WWF 26 Feb 10;
Koror, Palau. Eight Pacific nations yesterday announced they would seek sustainable seafood certification for up to 40 percent of their skipjack tuna fishery, potentially bringing a significant source of canned tuna into the range of sustainable seafood choices available to global consumers.
The announcement that Marine Stewardship Council Certification would be sought for the fishery exploiting free swimming schools of skipjack came from the first Presidential Summit of Parties to the Nauru Agreement, a joint fisheries agreement between Papua New Guinea, Solomon Islands and the Federated States of Micronesia, Kiribati, Marshall Islands, Palau, Nauru and Tuvalu.
The size of the potentially certifiable skipjack catch is about 330,000 tonnes. With much of the fishery overlapping with the ecologically significant Coral Triangle area, WWF expects to be significantly involved with the assessment.
“This step by the ministers of PNA countries to improve their skipjack tuna fisheries and promote responsible fishing through MSC is an important development for the conservation and responsible management of tuna stocks in the Coral Triangle region,” said Dr. Jose Ingles, leader of WWF’s Coral Triangle Tuna Initiative.
“WWF will press for issues to be addressed throughout the assessment process and by the Western Central Pacific Fisheries Commission, the regional fisheries management organization that manages fisheries in the area.”
Certification is not being sought for any fishing involving the use of fish aggregating devices (FADs).
The MSC evaluation will only assess skipjack tuna caught in purse seine fisheries in unassociated sets, a fishing technique with the lowest likelihood of catching other overfished species such as juvenile yellowfin and bigeye tunas. This distinct section of the fishery catches approximately 364,000 tons of skipjack tuna per year in the Western and Central Pacific.
“If successful, this certification also brings new hope for heavily exploited juvenile yellowfin and bigeye tuna in the Coral Triangle, which are mostly caught in skipjack tuna fisheries and hopefully encourage other fisheries, not only tuna, to shift to unassociated sets or perhaps find better solutions to address the juvenile bycatch issue ” Ingles added.
The bycatch of juvenile yellowfin and bigeye tuna has plagued the Coral Triangle for decades, contributing to the decline of tuna populations in this resource-rich region and on which the food security and livelihoods of millions depend.
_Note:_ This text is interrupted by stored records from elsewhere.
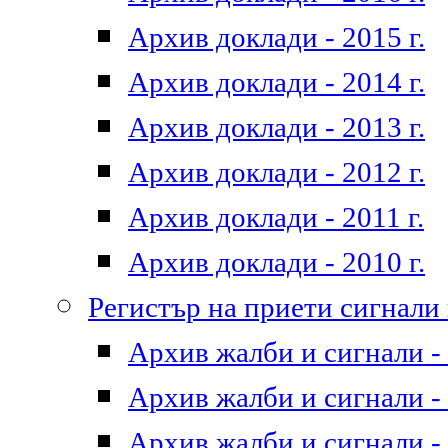
Архив доклади - 2015 г.
Архив доклади - 2014 г.
Архив доклади - 2013 г.
Архив доклади - 2012 г.
Архив доклади - 2011 г.
Архив доклади - 2010 г.
Регистър на приети сигнали
Архив жалби и сигнали - 
Архив жалби и сигнали - 
Архив жалби и сигнали - 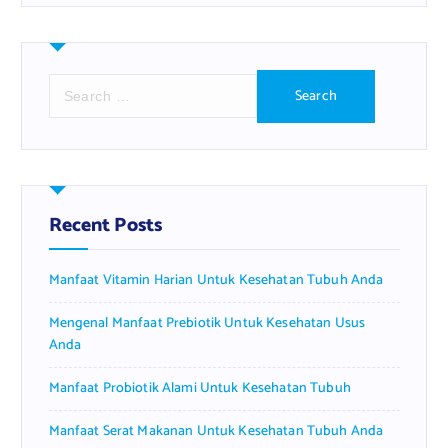
S
e
a
r
c
h
f
Recent Posts
o
r
Manfaat Vitamin Harian Untuk Kesehatan Tubuh Anda
:
Mengenal Manfaat Prebiotik Untuk Kesehatan Usus
Anda
Manfaat Probiotik Alami Untuk Kesehatan Tubuh
Manfaat Serat Makanan Untuk Kesehatan Tubuh Anda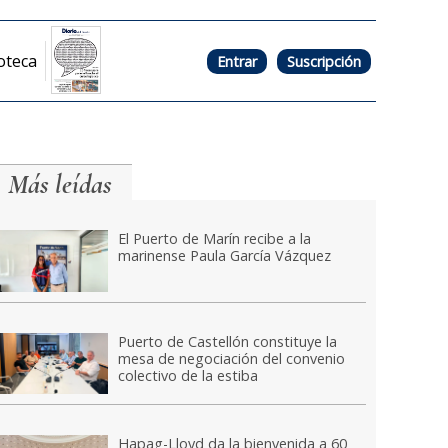
oteca
Entrar
Suscripción
Más leídas
El Puerto de Marín recibe a la
marinense Paula García Vázquez
Puerto de Castellón constituye la
mesa de negociación del convenio
colectivo de la estiba
Hapag-Lloyd da la bienvenida a 60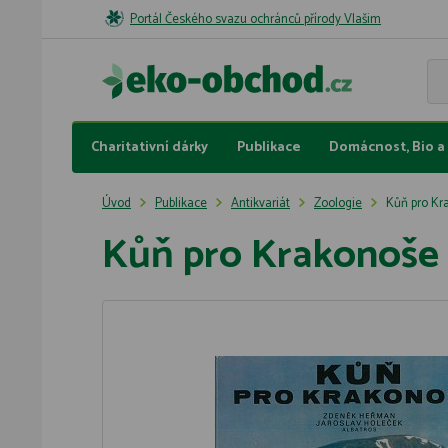
Portál Českého svazu ochránců přírody Vlašim
Charitativní dárky
Publikace
Domácnost, Bio a 
Úvod
Publikace
Antikvariát
Zoologie
Kůň pro Kr
Kůň pro Krakonoše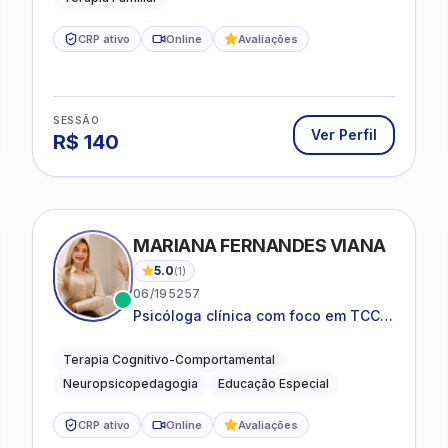
CRP ativo
Online
Avaliações
SESSÃO
Ver Perfil
R$
140
MARIANA FERNANDES VIANA
5.0
(
1
)
06/195257
Psicóloga clínica com foco em TCC,
neuropsicopedagogia e
acompanhamento do
Terapia Cognitivo-Comportamental
neurodesenvolvimento.
Neuropsicopedagogia
Educação Especial
CRP ativo
Online
Avaliações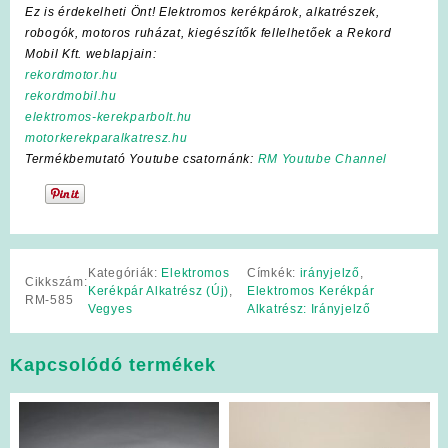
Ez is érdekelheti Önt! Elektromos kerékpárok, alkatrészek,
robogók, motoros ruházat, kiegészítők fellelhetőek a Rekord
Mobil Kft. weblapjain:
rekordmotor.hu
rekordmobil.hu
elektromos-kerekparbolt.hu
motorkerekparalkatresz.hu
Termékbemutató Youtube csatornánk:
RM Youtube Channel
Kategóriák:
Elektromos
Címkék:
irányjelző
,
Cikkszám:
Kerékpár Alkatrész (Új)
,
Elektromos Kerékpár
RM-585
Vegyes
Alkatrész: Irányjelző
Kapcsolódó termékek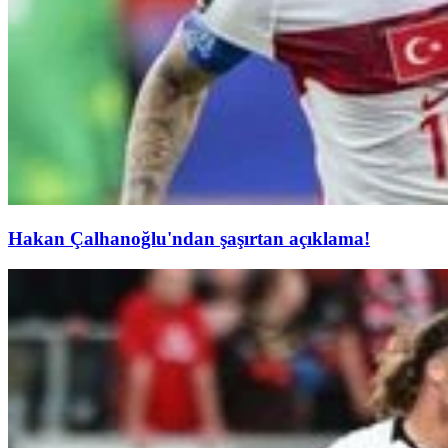
Hakan Çalhanoğlu'ndan şaşırtan açıklama!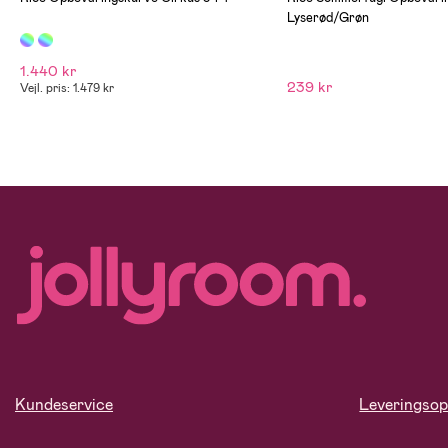
Lyserød/Grøn
1.440 kr
239 kr
Vejl. pris: 1.479 kr
Kundeservice
Leveringsop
Other important issues WWF will press for include the need for rigorous traceability ensuring the fish sold is traceable to the particular fisheries.
“Certification of tuna products reflects the growing demand for responsibly-caught seafood by consumers willing to pay a premium. This impels players from the supply chain to step up their efforts and get in on the act of responsible fishing,” Ingles said. “WWF will ensure that sound conservation and management principles are taken into account at every step of this third party auditing process.”
The Coral Triangle—sometimes known as the nursery of the seas—is the most diverse marine region on the planet, matched in its importance to life on Earth only by the Amazon rainforest and the Congo basin.
Defined by marine areas containing more than 500 species of reef-building coral, it covers around 2.3 million square miles of ocean across six countries in the Indo-Pacific – Indonesia, Malaysia, Papua New Guinea, Philippines, Solomon Islands, and Timor-Leste. It is home to 3,000 species of reef fish and commercially-valuable species such as tuna, whales, dolphins, rays, sharks, and 6 of the 7 known species of marine turtles.
The Coral Triangle also directly sustains the lives of more than 120 million people and contains key spawning and nursery grounds for tuna, while healthy reef and coastal systems underpin a growing tourism sector. WWF is working with other NGOs, multilateral agencies and governments around the world to support conservation efforts in the Coral Triangle for the benefit of all.